Dataset content: Begin

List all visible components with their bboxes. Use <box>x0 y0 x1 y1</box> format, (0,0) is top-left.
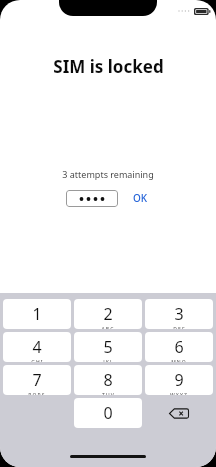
button[interactable]: 0 <box>74 398 142 428</box>
staticText: 3 attempts remaining <box>62 168 154 180</box>
button[interactable]: 9 <box>145 365 213 395</box>
staticText: 2 <box>103 303 113 325</box>
staticText: 1 <box>32 303 42 325</box>
staticText: 4 <box>32 336 42 358</box>
staticText: 5 <box>103 336 113 358</box>
button[interactable]: 3 <box>145 299 213 329</box>
staticText: 8 <box>103 369 113 391</box>
staticText: DEF <box>173 326 186 329</box>
button[interactable]: 6 <box>145 332 213 362</box>
button[interactable]: 1 <box>3 299 71 329</box>
staticText: TUV <box>102 392 115 395</box>
staticText: 7 <box>32 369 42 391</box>
button[interactable]: 5 <box>74 332 142 362</box>
staticText: GHI <box>31 359 44 362</box>
button[interactable]: Backspace <box>145 398 213 428</box>
staticText: OK <box>133 191 148 205</box>
staticText: 3 <box>174 303 184 325</box>
staticText: WXYZ <box>170 392 188 395</box>
staticText: SIM is locked <box>53 55 164 78</box>
staticText: PQRS <box>28 392 46 395</box>
staticText: 9 <box>174 369 184 391</box>
button[interactable]: 8 <box>74 365 142 395</box>
staticText: ABC <box>101 326 115 329</box>
staticText: 6 <box>174 336 184 358</box>
staticText: MNO <box>171 359 187 362</box>
button[interactable]: PIN entry <box>66 190 118 207</box>
button[interactable]: OK <box>131 189 150 207</box>
staticText: JKL <box>103 359 114 362</box>
button[interactable]: 2 <box>74 299 142 329</box>
button[interactable]: 4 <box>3 332 71 362</box>
staticText: 0 <box>103 402 113 424</box>
button[interactable]: 7 <box>3 365 71 395</box>
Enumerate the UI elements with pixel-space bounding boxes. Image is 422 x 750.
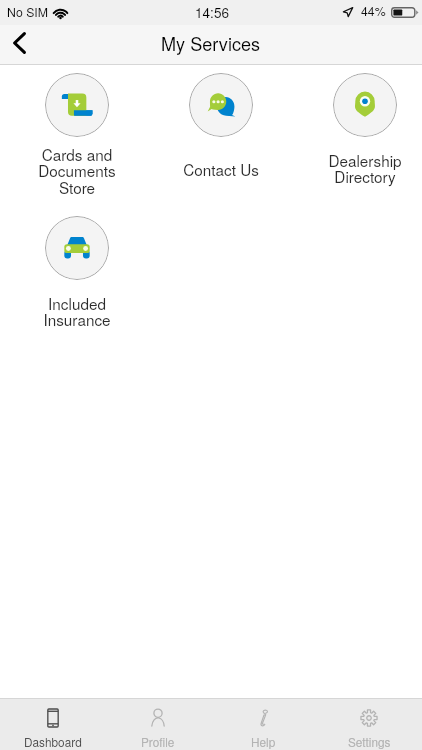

Dataset content: End

*Exercise*.
Copy each line above containing the string "with".

*Answer box*.
List all visible components with their bboxes. Use <box>x0 y0 x1 y1</box> format, (0,0) is top-left.
Enumerate the UI elements with pixel-space bounding boxes. Image is 422 x 750.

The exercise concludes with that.